With OPEC countries and Russia promising to replace that missing production, and a huge stockpile build, the price of oil dropped a whopping 4% last Friday to under the $70 mark. In addition, oil stocks, which had been on a roll, got hammered, as trigger-happy investors were more than happy to take some of the big gains they have posted this year. While oil has bounced some this week, it remains well under $70 a barrel.

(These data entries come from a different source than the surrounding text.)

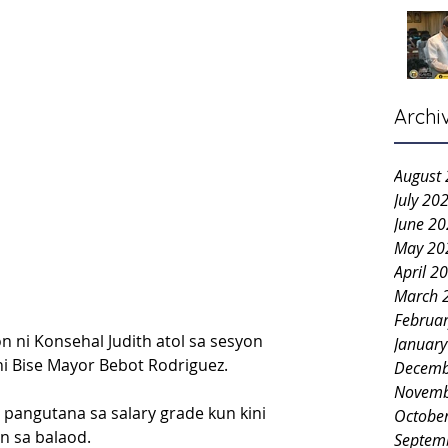
Archi
August
July 20
June 2
May 20
April 2
March 
Februa
n ni Konsehal Judith atol sa sesyon 
Januar
i Bise Mayor Bebot Rodriguez.
Decemb
Novemb
 pangutana sa salary grade kun kini 
Octobe
n sa balaod.
Septem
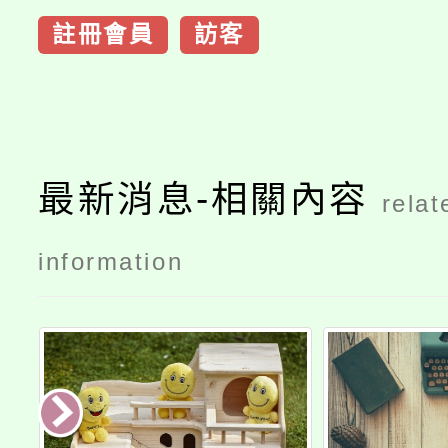
註冊會員
訪客
最新消息-相關內容
relat
information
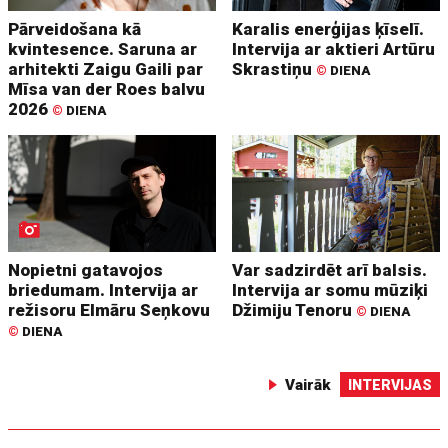
Pārveidošana kā
Karalis enerģijas ķīselī.
kvintesence. Saruna ar
Intervija ar aktieri Artūru
arhitekti Zaigu Gaili par
Skrastiņu
©
DIENA
Mīsa van der Roes balvu
2026
©
DIENA
Nopietni gatavojos
Var sadzirdēt arī balsis.
briedumam. Intervija ar
Intervija ar somu mūziķi
režisoru Elmāru Seņkovu
Džimiju Tenoru
©
DIENA
©
DIENA
Vairāk
INTERVIJAS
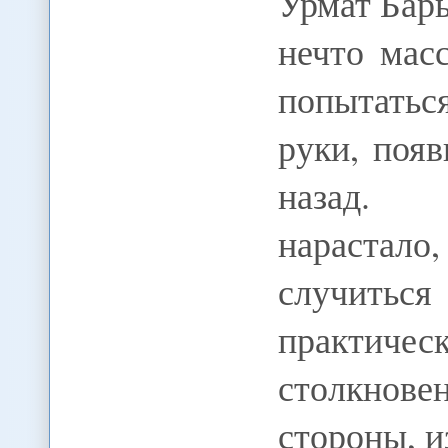
Урмат Бар
нечто мас
попытатьс
руки, поя
назад. 
нарастало,
случитьс
практичес
столкнов
стороны, 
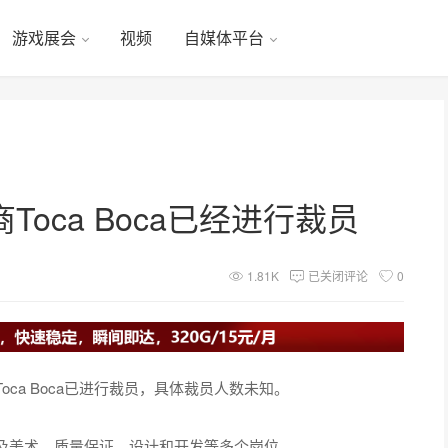
游戏展会
视频
自媒体平台
oca Boca已经进行裁员
1.81K
已关闭评论
0
ca Boca已进行裁员，具体裁员人数未知。
及美术、质量保证、设计和开发等多个岗位。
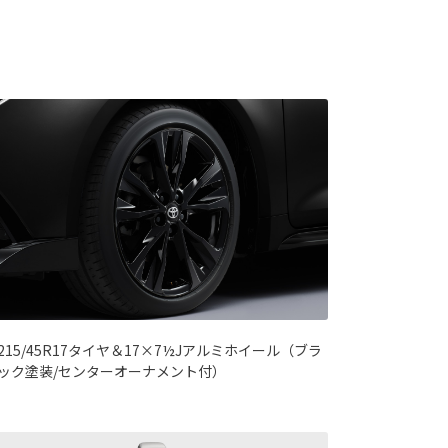
215/45R17タイヤ＆17×7½Jアルミホイール（ブラ
ック塗装/センターオーナメント付）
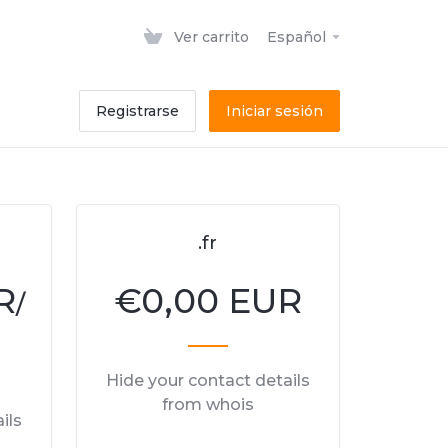
Ver carrito
Español
Registrarse
Iniciar sesión
.fr
R
€
0,00 EUR
/
Hide your contact details
from whois
ils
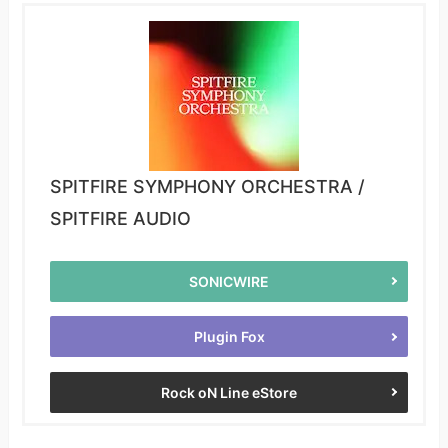
SPITFIRE SYMPHONY ORCHESTRA /
SPITFIRE AUDIO
SONICWIRE
Plugin Fox
Rock oN Line eStore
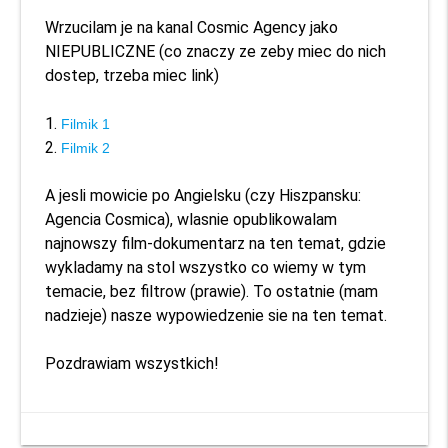
Wrzucilam je na kanal Cosmic Agency jako 
NIEPUBLICZNE (co znaczy ze zeby miec do nich 
dostep, trzeba miec link)

1. 
Filmik 1
2. 
Filmik 2
A jesli mowicie po Angielsku (czy Hiszpansku: 
Agencia Cosmica), wlasnie opublikowalam 
najnowszy film-dokumentarz na ten temat, gdzie 
wykladamy na stol wszystko co wiemy w tym 
temacie, bez filtrow (prawie). To ostatnie (mam 
nadzieje) nasze wypowiedzenie sie na ten temat.

Pozdrawiam wszystkich!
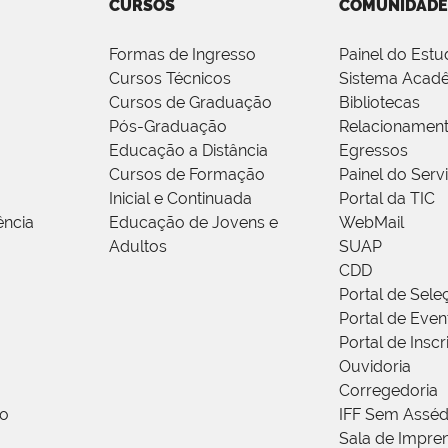
CURSOS
COMUNIDADE
Formas de Ingresso
Painel do Estu
Cursos Técnicos
Sistema Acad
Cursos de Graduação
Bibliotecas
Pós-Graduação
Relacionamen
Educação a Distância
Egressos
Cursos de Formação
Painel do Serv
Inicial e Continuada
Portal da TIC
ência
Educação de Jovens e
WebMail
Adultos
SUAP
CDD
Portal de Sele
Portal de Even
Portal de Insc
Ouvidoria
Corregedoria
ão
IFF Sem Asséd
Sala de Impren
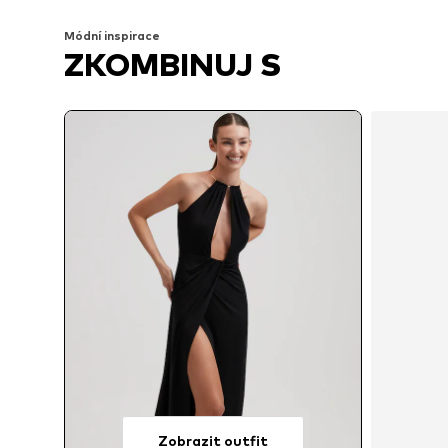
Módní inspirace
ZKOMBINUJ S
Zobrazit outfit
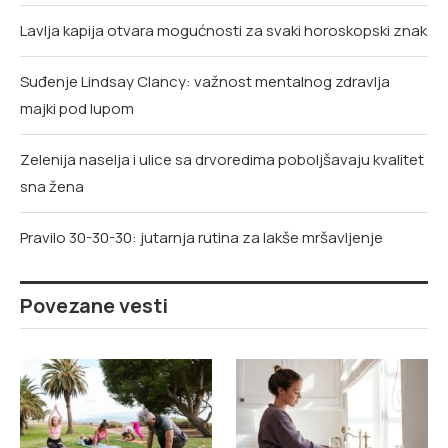
Lavlja kapija otvara mogućnosti za svaki horoskopski znak
Suđenje Lindsay Clancy: važnost mentalnog zdravlja
majki pod lupom
Zelenija naselja i ulice sa drvoredima poboljšavaju kvalitet
sna žena
Pravilo 30-30-30: jutarnja rutina za lakše mršavljenje
Povezane vesti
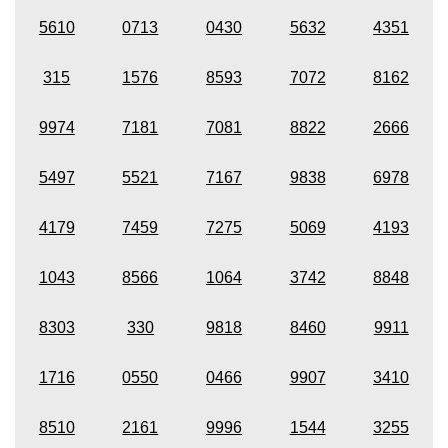
5610
0713
0430
5632
4351
315
1576
8593
7072
8162
9974
7181
7081
8822
2666
5497
5521
7167
9838
6978
4179
7459
7275
5069
4193
1043
8566
1064
3742
8848
8303
330
9818
8460
9911
1716
0550
0466
9907
3410
8510
2161
9996
1544
3255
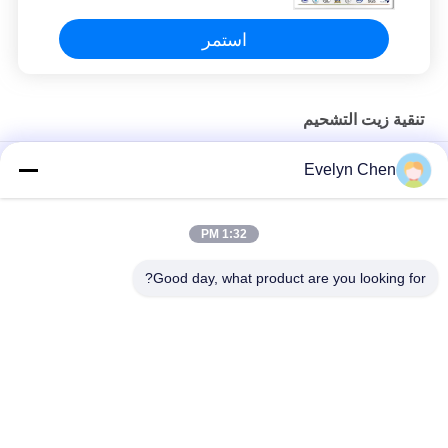
استمر
تنقية زيت التشحيم
LV-P فراغ فلتر زيت التشحيم التجفيف 600L / H 15kw التدفئة
Evelyn Chen
خفيفة الوزن تنقية زيت التشحيم مع هيكل الفولاذ المقاوم للصدأ 50HZ
1:32 PM
آلة تنقية النفط المقاومة للحريق لمعالجة النفط EH & فوسفات إستر
النفط
Good day, what product are you looking for?
فئات شعبية
جميع
تنقية زيت العزل
فراغ تنقية النفط
تنقية زيت الطرد 
تنقية زيت المحولات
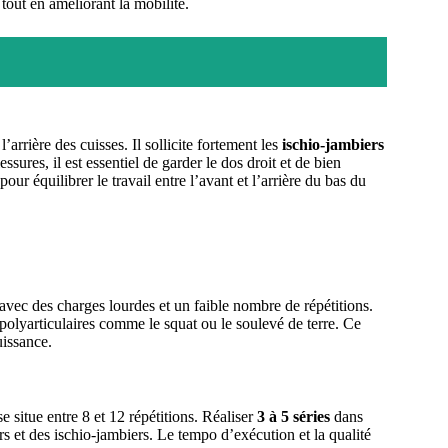
tout en améliorant la mobilité.
’arrière des cuisses. Il sollicite fortement les
ischio-jambiers
essures, il est essentiel de garder le dos droit et de bien
ur équilibrer le travail entre l’avant et l’arrière du bas du
er avec des charges lourdes et un faible nombre de répétitions.
 polyarticulaires comme le squat ou le soulevé de terre. Ce
uissance.
 se situe entre 8 et 12 répétitions. Réaliser
3 à 5 séries
dans
s et des ischio-jambiers. Le tempo d’exécution et la qualité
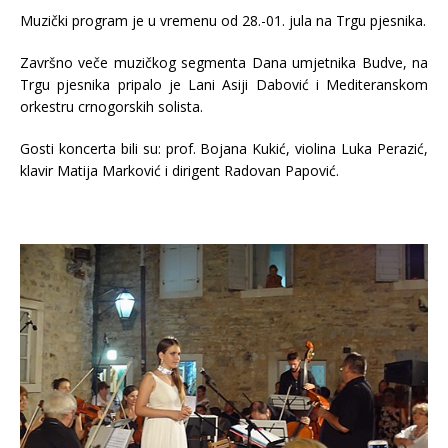
Muzički program je u vremenu od 28.-01. jula na Trgu pjesnika.
Završno veče muzičkog segmenta Dana umjetnika Budve, na
Trgu pjesnika pripalo je Lani Asiji Dabović i Mediteranskom
orkestru crnogorskih solista.
Gosti koncerta bili su: prof. Bojana Kukić, violina Luka Perazić,
klavir Matija Marković i dirigent Radovan Papović.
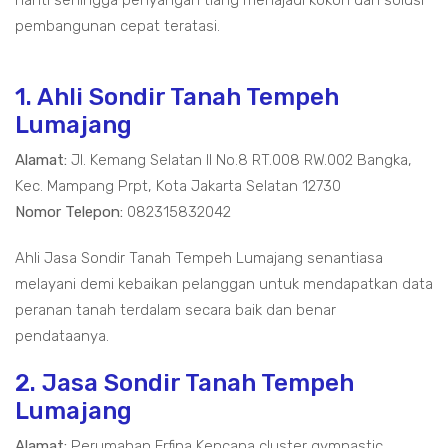
nanti sehingga penyangah tiang menajadi kokoh dan solusi
pembangunan cepat teratasi.
1. Ahli Sondir Tanah Tempeh
Lumajang
Alamat:
Jl. Kemang Selatan II No.8 RT.008 RW.002 Bangka,
Kec. Mampang Prpt, Kota Jakarta Selatan 12730
Nomor Telepon:
082315832042
Ahli Jasa Sondir Tanah Tempeh Lumajang senantiasa
melayani demi kebaikan pelanggan untuk mendapatkan data
peranan tanah terdalam secara baik dan benar
pendataanya.
2. Jasa Sondir Tanah Tempeh
Lumajang
Alamat:
Perumahan Erfina Kencana cluster gymnastic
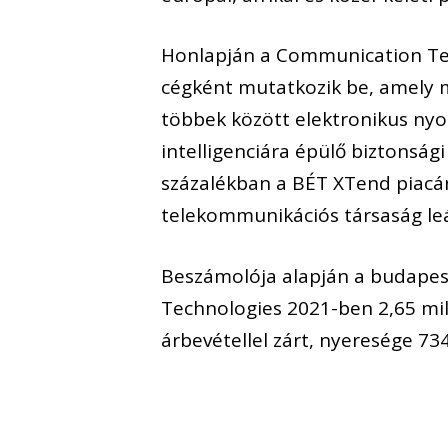
Honlapján a Communication Tech
cégként mutatkozik be, amely 
többek között elektronikus nyo
intelligenciára épülő biztonság
százalékban a BÉT XTend piacár
telekommunikációs társaság leá
Beszámolója alapján a budapes
Technologies 2021-ben 2,65 milli
árbevétellel zárt, nyeresége 734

The good news for 24/7 Wall St. readers looking to add in energy positions is that some of the best plays also may be among the highest yielding in terms of dividends and distributions. We found four that are all rated Buy by top Wall Street firms.
Energy Transfer Partners
This company merged with Sunoco Logistics Partners last year to form one of the largest master limited partnerships (MLPs). Energy Transfer Partners L.P. (NYSE: ETP) engages in the natural gas midstream and intrastate transportation and storage businesses in the United States.
The company’s Intrastate Transportation and Storage segment transports natural gas from various natural gas producing areas, and through ET fuel system and HPL system. It owns and operates 7,500 miles of natural gas transportation pipelines and three natural gas storage facilities in Texas. Its Interstate Transportation and Storage segment provides natural gas transportation and storage services; owns and operates approximately 12,300 miles of interstate natural gas pipeline; and has interests in various natural gas pipelines.
The Midstream segment gathers, compresses, treats, blends, processes and markets natural gas. It owns and operates 35,000 miles of in service natural gas, 31 natural gas processing plants, 21 natural gas treating facilities and four natural gas conditioning facilities.
Energy Transfer unitholders are paid a massive 11.81% distribution. The Merrill Lynch price target for the stock is $21, though the Wall Street consensus was last seen at $23.80. The shares closed at $19.14 on Wednesday.
Golar LNG Partners
This liquefied natural gas (LNG) shipping and storage play holds a big distribution for shareholders and is the top pick across Wall Street. Golar LNG Partners L.P. (NASDAQ: GMLP) owns and operates floating storage regasification units (FSRUs) and LNG carriers under long-term charters in Brazil, the United Arab Emirates, Indonesia and Kuwait. The company also engages in the leasing of its fleets.
The Marshall Islands–based company has a fleet of six FSRUs and five LNG carriers, a combined average remaining useful life of 25 years, and an average remaining charter duration of five-plus years. The company posted solid second-quarter results and also was successful in lowering leverage.
Golar LNG Partners has a diverse pipeline that includes its FLNG projects and, as a result, some Wall Street analysts feel the company has the largest growth potential over its peer group, with potential drop-downs/newbuilding inventories of 16 vessels.
Golar shareholders are paid a hefty 11.36% distribution. Merrill Lynch has a price target of $26 on the shares, while the posted consensus target is $23.39. The stock closed trading on Wednesday at $20.34 a share.